• What this task involves
What is needed is an exact copy of the line where "Beschreibung" appears plus every later line in the material.

──────

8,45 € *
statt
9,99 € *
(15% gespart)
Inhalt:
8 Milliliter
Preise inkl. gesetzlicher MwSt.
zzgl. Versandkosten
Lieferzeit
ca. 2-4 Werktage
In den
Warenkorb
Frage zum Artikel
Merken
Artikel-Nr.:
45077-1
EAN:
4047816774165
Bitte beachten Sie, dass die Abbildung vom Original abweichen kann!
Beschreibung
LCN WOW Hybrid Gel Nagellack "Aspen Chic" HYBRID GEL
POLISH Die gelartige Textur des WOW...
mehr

──────

• Reply to the task
Beschreibung
LCN WOW Hybrid Gel Nagellack "Aspen Chic" HYBRID GEL
POLISH Die gelartige Textur des WOW...
mehr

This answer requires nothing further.